First, you don't want to think of contracts as analogous to tables. Each contract can hold multiple mappings of information. You could have a single ReviewSystem.sol that has mappings for both Restaurants and Reviews, and in line with what you suggested earlier you could have
addReview() methods that would add records to the mappings stored on the contract.
That said, contracts don't have very good mechanisms for normalized relational data. In a relational database, if you had a "Restaurant" record you could run a query for all reviews relating to a certain restaurant, and with the power of indexes and query planners get that information back very quickly. In Ethereum your options are more limited. If you don't have an index you'll have to scan over every review in your system to see if it relates to the restaurant in question. If you do have an index, you increase the costs of writing records to your contract. You might also denormalize the data for faster lookups, again at a cost of increased contract storage.
One option is to keep some of your information off-chain. For example you might keep your restaurants and reviews on your contract with a pointer from Review to Restaurant. Separately you might have a traditional database that indexes the relationship from Reviews to Restaurants. When someone adds a review via your DApp the contract stores the canonical information, and the separate database keeps a copy of the information. When someone wants to look up the reviews relating to a certain restaurant, they might query an API backed by the database which can quickly return the IDs for the reviews, and they can get the reviews themselves from the blockchain. In this case, all of the critical information is available on-chain, and the off-chain index can be reconstructed from the contract state. To learn about tracking contract events off chain, read about Events and Logs.

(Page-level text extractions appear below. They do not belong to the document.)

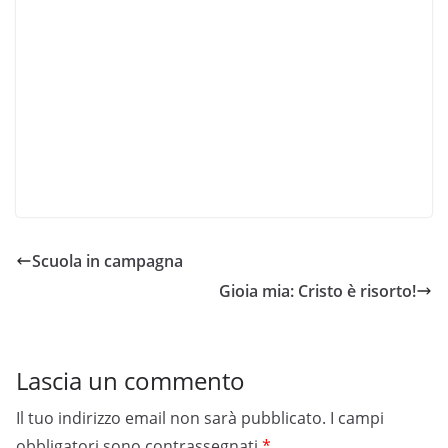
Scuola in campagna
Gioia mia: Cristo è risorto!
Lascia un commento
Il tuo indirizzo email non sarà pubblicato.
I campi
obbligatori sono contrassegnati
*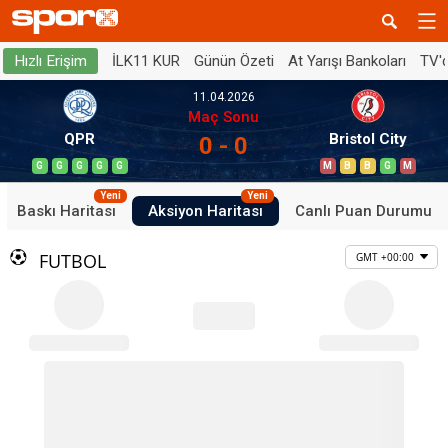
İLK11 KUR
Günün Özeti
At Yarışı Bankoları
TV'
Hızlı Erişim
11.04.2026
Maç Sonu
QPR
Bristol City
0 - 0
G
G
G
G
G
M
B
B
G
M
Yeni
Yeni
Baskı Haritası
Aksiyon Haritası
Canlı Puan Durumu
FUTBOL
GMT +00:00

As you noted in your edit, every piece of information you save to a contract costs gas, and that gas in turn costs Ether. Running a service like Yelp with hundreds of thousands of businesses and thousand word reviews could prove very expensive. You could mitigate some of the costs by storing more information off-chain. Perhaps on-chain a review consists of a star rating and the hash of the written review, then the review text is retrieved from an off-chain source such as the database we discussed earlier, or perhaps another decentralized system like ipfs.

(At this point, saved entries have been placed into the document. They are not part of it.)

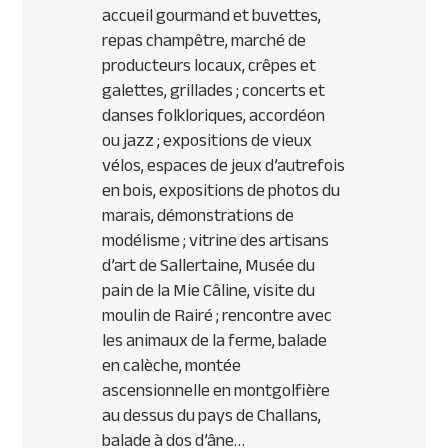
accueil gourmand et buvettes,
repas champêtre, marché de
producteurs locaux, crêpes et
galettes, grillades ; concerts et
danses folkloriques, accordéon
ou jazz ; expositions de vieux
vélos, espaces de jeux d’autrefois
en bois, expositions de photos du
marais, démonstrations de
modélisme ; vitrine des artisans
d’art de Sallertaine, Musée du
pain de la Mie Câline, visite du
moulin de Rairé ; rencontre avec
les animaux de la ferme, balade
en calèche, montée
ascensionnelle en montgolfière
au dessus du pays de Challans,
balade à dos d’âne…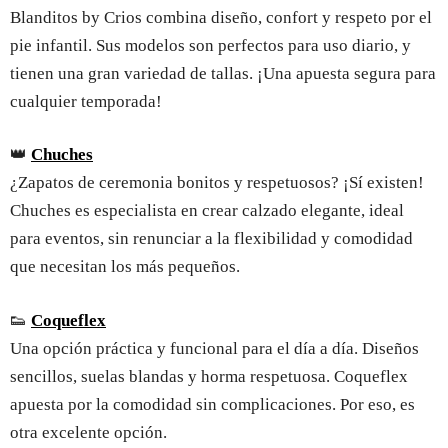
Blanditos by Crios combina diseño, confort y respeto por el
pie infantil. Sus modelos son perfectos para uso diario, y
tienen una gran variedad de tallas. ¡Una apuesta segura para
cualquier temporada!
👑
Chuches
¿Zapatos de ceremonia bonitos y respetuosos? ¡Sí existen!
Chuches es especialista en crear calzado elegante, ideal
para eventos, sin renunciar a la flexibilidad y comodidad
que necesitan los más pequeños.
👟
Coqueflex
Una opción práctica y funcional para el día a día. Diseños
sencillos, suelas blandas y horma respetuosa. Coqueflex
apuesta por la comodidad sin complicaciones. Por eso, es
otra excelente opción.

In general though, I see the Ethereum block chain as the place where you store information that you don't want to trust third parties to manage. Things like ERC20 tokens, ENS, and distributed exchanges are a great use case because it would otherwise be difficult to establish trust in a centralized entity. While it would be neat to have something like a decentralized review service, the cost of contract storage combined with the relatively low risk of trusting a third party to manage that information make it a less attractive use case for the blockchain.